Old Exes, New Ideas

Sep 07, 2006 09:56

Why is it that everytime an ex of mine gets a new sweetheart I am overcome with jealousy? It's not all the time, but with a select few. Perhaps I am jealous of that new love feeling that dwindles post cohabitation.

I've decided to write a column and pitch it to the Voice. It's called "Living in Sin: The idiosynchracies of Synchronized Living." Sort of a Lesbian Bed Death in the City kind of deal. I've been mystified for a while about the mysteries of lovers at the same mailing address, the complications, the morphing of romance into domesticity, all without what I would see as the comfort and security of a public commitment. I was mulling all this over in my mind last night and I had to get out of bed to write my first article. I have several article ideas that are ready to be put into column form, but no time to do it in.
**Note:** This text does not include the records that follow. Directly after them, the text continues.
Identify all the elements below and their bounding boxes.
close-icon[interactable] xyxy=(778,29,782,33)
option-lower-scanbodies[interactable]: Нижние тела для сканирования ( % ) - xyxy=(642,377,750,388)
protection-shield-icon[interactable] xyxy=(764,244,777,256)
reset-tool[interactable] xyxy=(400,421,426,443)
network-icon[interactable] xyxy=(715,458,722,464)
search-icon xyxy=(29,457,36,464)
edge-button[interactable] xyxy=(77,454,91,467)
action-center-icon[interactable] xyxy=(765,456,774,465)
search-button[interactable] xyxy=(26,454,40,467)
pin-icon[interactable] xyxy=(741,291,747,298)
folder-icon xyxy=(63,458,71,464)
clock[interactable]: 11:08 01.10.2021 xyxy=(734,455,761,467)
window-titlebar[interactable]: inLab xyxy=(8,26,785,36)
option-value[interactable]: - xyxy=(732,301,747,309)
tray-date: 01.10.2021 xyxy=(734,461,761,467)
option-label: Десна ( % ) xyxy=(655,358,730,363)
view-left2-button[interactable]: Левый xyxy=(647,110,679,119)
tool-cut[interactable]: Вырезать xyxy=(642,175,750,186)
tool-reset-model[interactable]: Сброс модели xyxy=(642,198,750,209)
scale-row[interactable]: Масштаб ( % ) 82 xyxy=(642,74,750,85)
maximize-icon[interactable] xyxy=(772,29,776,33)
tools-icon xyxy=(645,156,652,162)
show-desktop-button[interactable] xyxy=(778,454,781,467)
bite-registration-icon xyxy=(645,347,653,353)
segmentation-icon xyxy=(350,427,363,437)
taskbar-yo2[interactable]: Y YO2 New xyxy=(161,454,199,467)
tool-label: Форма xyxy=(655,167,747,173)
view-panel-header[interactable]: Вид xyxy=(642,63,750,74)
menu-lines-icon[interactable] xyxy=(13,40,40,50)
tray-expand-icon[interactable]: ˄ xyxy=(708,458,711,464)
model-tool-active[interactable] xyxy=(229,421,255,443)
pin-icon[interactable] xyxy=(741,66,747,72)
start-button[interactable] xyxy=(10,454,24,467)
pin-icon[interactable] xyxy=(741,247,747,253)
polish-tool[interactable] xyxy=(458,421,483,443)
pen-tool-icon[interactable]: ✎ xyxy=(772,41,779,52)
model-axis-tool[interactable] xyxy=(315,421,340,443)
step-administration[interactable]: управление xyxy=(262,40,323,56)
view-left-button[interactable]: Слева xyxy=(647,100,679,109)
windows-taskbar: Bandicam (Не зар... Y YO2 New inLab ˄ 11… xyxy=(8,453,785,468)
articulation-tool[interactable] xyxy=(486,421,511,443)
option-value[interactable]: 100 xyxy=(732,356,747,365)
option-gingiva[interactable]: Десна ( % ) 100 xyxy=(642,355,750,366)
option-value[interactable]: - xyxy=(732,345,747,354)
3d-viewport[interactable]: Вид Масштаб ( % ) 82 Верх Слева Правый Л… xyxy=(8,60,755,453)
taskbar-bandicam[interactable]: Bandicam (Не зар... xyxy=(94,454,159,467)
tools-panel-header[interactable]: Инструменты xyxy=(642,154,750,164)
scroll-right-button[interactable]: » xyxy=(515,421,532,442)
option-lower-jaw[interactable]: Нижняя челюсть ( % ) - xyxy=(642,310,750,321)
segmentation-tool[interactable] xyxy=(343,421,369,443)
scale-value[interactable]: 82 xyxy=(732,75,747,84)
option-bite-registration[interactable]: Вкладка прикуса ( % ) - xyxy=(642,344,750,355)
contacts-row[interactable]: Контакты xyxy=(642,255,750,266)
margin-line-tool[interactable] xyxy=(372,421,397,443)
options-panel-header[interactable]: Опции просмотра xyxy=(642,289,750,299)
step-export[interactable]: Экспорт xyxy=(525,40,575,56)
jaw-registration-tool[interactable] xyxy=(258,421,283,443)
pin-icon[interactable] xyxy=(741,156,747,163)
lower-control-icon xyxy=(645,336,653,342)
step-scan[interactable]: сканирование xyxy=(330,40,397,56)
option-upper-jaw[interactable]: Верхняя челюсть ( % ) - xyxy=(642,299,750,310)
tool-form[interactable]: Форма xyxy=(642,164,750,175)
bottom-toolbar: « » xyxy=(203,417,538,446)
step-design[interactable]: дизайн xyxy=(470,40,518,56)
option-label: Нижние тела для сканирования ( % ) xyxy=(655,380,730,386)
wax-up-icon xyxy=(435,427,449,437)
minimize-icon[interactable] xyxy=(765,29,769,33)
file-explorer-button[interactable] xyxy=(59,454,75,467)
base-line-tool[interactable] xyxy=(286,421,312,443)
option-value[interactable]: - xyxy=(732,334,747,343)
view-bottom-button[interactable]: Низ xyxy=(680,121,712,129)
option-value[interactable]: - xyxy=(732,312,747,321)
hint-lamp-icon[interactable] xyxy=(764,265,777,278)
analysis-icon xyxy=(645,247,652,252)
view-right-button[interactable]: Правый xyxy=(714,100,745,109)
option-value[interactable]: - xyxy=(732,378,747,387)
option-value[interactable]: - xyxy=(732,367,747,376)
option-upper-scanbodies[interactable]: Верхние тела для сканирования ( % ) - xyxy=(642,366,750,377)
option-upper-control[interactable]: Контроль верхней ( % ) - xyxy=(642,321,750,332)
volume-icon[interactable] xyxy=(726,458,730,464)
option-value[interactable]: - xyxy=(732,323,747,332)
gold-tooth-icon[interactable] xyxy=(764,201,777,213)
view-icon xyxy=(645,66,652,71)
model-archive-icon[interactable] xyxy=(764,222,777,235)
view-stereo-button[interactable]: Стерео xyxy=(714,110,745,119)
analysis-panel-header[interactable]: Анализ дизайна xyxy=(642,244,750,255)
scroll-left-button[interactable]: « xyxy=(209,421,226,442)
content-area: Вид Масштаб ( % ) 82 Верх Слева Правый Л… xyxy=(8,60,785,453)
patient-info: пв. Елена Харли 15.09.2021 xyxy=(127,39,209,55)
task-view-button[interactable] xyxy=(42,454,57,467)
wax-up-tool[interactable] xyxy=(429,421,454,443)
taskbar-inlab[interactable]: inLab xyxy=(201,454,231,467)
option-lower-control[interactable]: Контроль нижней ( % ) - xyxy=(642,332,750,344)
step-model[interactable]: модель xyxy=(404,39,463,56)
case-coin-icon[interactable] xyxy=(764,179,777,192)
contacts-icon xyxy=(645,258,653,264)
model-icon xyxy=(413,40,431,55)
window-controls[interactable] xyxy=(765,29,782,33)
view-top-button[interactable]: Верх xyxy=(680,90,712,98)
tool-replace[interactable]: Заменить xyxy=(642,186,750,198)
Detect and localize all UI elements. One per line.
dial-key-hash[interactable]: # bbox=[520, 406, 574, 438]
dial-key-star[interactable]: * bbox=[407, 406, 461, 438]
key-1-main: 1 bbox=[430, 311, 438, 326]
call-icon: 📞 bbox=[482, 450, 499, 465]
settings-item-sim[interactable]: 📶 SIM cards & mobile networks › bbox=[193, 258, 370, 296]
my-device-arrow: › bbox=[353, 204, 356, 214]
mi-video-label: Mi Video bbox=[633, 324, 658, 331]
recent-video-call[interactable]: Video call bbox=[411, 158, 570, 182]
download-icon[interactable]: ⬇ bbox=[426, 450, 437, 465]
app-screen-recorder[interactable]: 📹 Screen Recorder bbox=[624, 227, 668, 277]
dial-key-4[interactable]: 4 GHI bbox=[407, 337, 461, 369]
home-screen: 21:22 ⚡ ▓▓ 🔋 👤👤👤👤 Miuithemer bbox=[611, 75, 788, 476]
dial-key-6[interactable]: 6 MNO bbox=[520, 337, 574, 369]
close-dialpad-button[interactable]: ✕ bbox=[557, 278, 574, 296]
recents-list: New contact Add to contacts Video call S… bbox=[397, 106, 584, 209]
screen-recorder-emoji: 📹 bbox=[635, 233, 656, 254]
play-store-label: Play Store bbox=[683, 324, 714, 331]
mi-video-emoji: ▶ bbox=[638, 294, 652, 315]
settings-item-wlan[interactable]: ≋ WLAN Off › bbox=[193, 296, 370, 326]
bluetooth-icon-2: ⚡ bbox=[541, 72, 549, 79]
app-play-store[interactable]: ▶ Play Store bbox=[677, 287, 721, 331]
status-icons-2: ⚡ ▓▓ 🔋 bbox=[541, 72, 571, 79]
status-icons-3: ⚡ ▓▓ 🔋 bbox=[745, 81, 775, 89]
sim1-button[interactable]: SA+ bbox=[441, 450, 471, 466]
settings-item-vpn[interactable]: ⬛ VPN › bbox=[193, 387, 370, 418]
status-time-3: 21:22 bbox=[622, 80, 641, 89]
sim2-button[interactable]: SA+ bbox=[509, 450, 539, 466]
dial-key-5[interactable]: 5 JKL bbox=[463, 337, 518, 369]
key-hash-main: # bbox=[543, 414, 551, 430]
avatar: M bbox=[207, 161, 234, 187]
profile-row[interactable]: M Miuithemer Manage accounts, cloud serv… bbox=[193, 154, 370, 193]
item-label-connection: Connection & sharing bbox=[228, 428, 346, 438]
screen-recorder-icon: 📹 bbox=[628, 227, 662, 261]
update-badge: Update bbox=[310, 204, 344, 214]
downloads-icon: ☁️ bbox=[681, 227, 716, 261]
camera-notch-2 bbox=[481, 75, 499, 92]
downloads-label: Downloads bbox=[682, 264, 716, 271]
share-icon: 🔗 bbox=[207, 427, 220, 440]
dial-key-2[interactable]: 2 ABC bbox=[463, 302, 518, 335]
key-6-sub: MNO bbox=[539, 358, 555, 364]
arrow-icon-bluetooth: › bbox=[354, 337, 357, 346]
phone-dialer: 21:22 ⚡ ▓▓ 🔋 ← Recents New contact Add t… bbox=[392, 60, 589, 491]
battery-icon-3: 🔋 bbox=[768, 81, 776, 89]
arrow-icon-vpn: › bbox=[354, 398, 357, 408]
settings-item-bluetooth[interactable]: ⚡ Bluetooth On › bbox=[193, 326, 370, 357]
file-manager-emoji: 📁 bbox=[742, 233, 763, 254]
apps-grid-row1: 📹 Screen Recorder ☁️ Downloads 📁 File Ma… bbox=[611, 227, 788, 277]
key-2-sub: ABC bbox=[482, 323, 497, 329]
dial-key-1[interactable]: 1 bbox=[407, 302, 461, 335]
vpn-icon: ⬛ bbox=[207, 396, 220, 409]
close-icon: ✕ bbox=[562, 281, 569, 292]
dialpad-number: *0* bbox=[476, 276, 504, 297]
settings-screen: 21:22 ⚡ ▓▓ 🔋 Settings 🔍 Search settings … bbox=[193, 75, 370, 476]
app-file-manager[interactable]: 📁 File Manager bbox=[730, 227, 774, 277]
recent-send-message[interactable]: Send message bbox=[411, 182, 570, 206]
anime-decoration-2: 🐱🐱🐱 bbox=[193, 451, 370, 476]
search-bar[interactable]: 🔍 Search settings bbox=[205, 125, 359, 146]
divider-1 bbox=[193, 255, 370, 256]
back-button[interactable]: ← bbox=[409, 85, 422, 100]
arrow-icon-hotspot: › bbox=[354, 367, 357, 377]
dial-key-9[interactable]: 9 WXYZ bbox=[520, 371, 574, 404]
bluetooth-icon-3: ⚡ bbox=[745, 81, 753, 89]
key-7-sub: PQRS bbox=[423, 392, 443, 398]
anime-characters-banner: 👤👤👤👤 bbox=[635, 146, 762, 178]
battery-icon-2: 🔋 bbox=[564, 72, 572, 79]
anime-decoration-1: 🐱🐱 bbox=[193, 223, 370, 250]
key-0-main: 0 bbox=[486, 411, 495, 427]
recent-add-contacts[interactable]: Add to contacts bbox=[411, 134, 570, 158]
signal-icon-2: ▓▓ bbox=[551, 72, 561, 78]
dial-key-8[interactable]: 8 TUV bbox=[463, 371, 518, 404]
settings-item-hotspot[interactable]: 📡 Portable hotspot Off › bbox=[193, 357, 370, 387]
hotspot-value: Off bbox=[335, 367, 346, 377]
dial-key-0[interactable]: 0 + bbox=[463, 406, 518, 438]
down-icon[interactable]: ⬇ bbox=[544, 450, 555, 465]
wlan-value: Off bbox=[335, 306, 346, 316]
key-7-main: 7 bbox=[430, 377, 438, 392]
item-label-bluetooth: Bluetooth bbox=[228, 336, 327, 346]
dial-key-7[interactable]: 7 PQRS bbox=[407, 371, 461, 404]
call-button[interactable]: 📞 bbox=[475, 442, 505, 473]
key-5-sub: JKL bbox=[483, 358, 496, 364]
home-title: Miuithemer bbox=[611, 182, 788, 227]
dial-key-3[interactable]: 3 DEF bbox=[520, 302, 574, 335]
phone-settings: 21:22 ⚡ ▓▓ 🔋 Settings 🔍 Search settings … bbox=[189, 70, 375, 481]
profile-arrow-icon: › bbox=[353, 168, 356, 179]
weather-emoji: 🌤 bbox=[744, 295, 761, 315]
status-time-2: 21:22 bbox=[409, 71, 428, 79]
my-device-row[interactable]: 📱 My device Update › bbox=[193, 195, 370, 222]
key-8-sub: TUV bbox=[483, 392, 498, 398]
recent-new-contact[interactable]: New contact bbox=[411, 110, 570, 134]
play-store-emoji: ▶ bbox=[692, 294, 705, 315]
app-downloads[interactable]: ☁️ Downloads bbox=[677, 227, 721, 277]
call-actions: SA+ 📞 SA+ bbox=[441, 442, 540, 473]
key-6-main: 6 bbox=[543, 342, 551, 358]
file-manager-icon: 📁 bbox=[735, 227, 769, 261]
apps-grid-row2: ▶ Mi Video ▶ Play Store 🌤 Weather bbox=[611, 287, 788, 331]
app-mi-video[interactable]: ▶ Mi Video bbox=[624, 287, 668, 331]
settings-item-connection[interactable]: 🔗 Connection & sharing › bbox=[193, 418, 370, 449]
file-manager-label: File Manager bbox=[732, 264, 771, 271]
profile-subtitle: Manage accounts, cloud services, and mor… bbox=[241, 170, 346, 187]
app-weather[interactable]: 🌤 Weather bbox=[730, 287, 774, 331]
She had thought the studio would keep itself;
no dust upon the furniture of love.
Half heresy, to wish the taps less vocal,
the panes relieved of grime. A plate of pears,
a piano with a Persian shawl, a cat
stalking the picturesque amusing mouse
had risen at his urging.
Not that at five each separate stair would writhe
under the milkman's tramp; that morning light
so coldly would delineate the scraps
of last night's cheese and three sepulchral bottles;
that on the kitchen shelf among the saucers
a pair of beetle-eyes would fix her own---
envoy from some village in the moldings . . .
Meanwhile, he, with a yawn,
sounded a dozen notes upon the keyboard,
declared it out of tune, shrugged at the mirror,
rubbed at his beard, went out for cigarettes;
while she, jeered by the minor demons,
pulled back the sheets and made the bed and found
a towel to dust the table-top,
and let the coffee-pot boil over on the stove.
By evening she was back in love again,
though not so wholly but throughout the night
she woke sometimes to feel the daylight coming
like a relentless milkman up the stairs.